Il la prit dans ses bras et couvrit son visage de larmes et de baisers.
«Je suis déjà guéri, disait le brave garçon. Je ne veux plus d’autre plaisir que celui d’être près de toi. Quand le printemps sera venu, nous nous promènerons ensemble, c’est moi qui t’expliquerai tout; chère petite sœur, que tu es donc gentille!
— A propos, Adrien, dis-moi comment est ma figure, personne n’en parle. Papa dit qu’Hélène est jolie, que Marie ressemble à maman, mais il n’est jamais question de moi!
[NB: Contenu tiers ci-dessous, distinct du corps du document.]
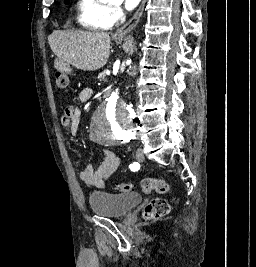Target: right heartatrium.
Instances as JSON below:
<instances>
[{
    "label": "right heart atrium",
    "mask_w": 256,
    "mask_h": 267,
    "mask_svg": "<svg viewBox=\"0 0 256 267\" xmlns=\"http://www.w3.org/2000/svg\"><path fill=\"white\" fill-rule=\"evenodd\" d=\"M110 15L114 18H120L122 15V9L118 4L111 6Z\"/></svg>",
    "instance_id": "obj_1"
}]
</instances>
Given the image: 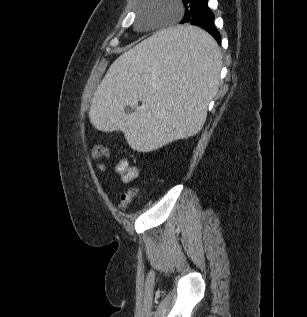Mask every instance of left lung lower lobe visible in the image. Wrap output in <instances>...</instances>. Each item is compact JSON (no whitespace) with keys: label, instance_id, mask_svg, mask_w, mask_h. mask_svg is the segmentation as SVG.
I'll use <instances>...</instances> for the list:
<instances>
[{"label":"left lung lower lobe","instance_id":"obj_1","mask_svg":"<svg viewBox=\"0 0 307 317\" xmlns=\"http://www.w3.org/2000/svg\"><path fill=\"white\" fill-rule=\"evenodd\" d=\"M185 22L201 27L211 34L219 45L221 44V36L214 25V14L208 7V0H201L195 8L194 14L188 20L184 19L182 23ZM168 44L173 49L189 50L195 55L205 59L214 56V48L210 44L192 37L173 36L169 39Z\"/></svg>","mask_w":307,"mask_h":317}]
</instances>
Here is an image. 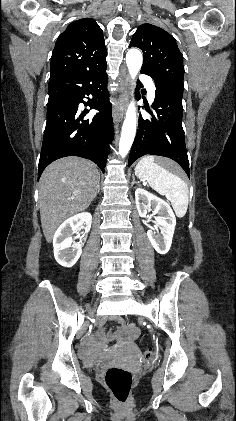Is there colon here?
<instances>
[{"label":"colon","mask_w":236,"mask_h":421,"mask_svg":"<svg viewBox=\"0 0 236 421\" xmlns=\"http://www.w3.org/2000/svg\"><path fill=\"white\" fill-rule=\"evenodd\" d=\"M147 359L155 357L156 351L148 349L144 353ZM105 383L117 401L124 403L127 401L132 385V373L121 367H110L105 373Z\"/></svg>","instance_id":"obj_1"}]
</instances>
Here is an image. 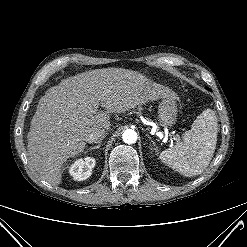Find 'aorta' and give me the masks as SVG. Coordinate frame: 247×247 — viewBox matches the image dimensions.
Segmentation results:
<instances>
[{"mask_svg":"<svg viewBox=\"0 0 247 247\" xmlns=\"http://www.w3.org/2000/svg\"><path fill=\"white\" fill-rule=\"evenodd\" d=\"M138 136L136 131L132 129H127L123 132L122 139L127 144H133L136 142Z\"/></svg>","mask_w":247,"mask_h":247,"instance_id":"1","label":"aorta"}]
</instances>
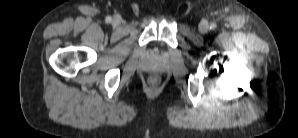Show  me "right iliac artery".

— Eh bien, mademoiselle Anne, asseyez-vous, levez la tête, restez tranquille. Vous avez de beaux cheveux noirs bouclés, un front charmant, de fins sourcils, un petit nez assez gentil, une bouche qui rit bien et laisse voir vos dents blanches.
— Et mes yeux, Adrien? tu les passes; je veux savoir comment ils sont.
— Ils sont grands, et lorsque tes larges paupières sont baissées, on ne se douterait pas....
— Que je suis aveugle, n’est-ce pas?
— C’est cela même, pauvre mignonne, et le jour où la lumière sera rendue à tes grands yeux bleus, on dira qu’ils sont bien doux, bien bons.
— Merci, mon frère! Ce sont des secrets que nous nous sommes dits, n’est-ce pas? Il n’en faut plus parler.
— Certainement; mais le jour où je serai premier de ma classe, tu me permettras de te rappeler que c’est toi qui m’as appris à sauter de la queue à la tête?
— Oui, Adrien. Saute, saute bien vite!»
Le frère et la sœur rentrèrent tout joyeux au salon.
A partir de ce jour, ils ne perdirent pas l’occasion d’être ensemble. Adrien qui, jusque-là, ne prenait un livre que pour apprendre sa leçon, devint le lecteur assidu d’Anne.
Le brave enfant apprenait par cœur, à haute voix, de sorte que la petite sœur retenait toujours quelque chose des leçons de son frère. C’est ainsi qu’elle prit goût à l’anglais et à l’allemand, et apprit plus tard ces deux langues sans qu’il lui en coûtât trop de peine.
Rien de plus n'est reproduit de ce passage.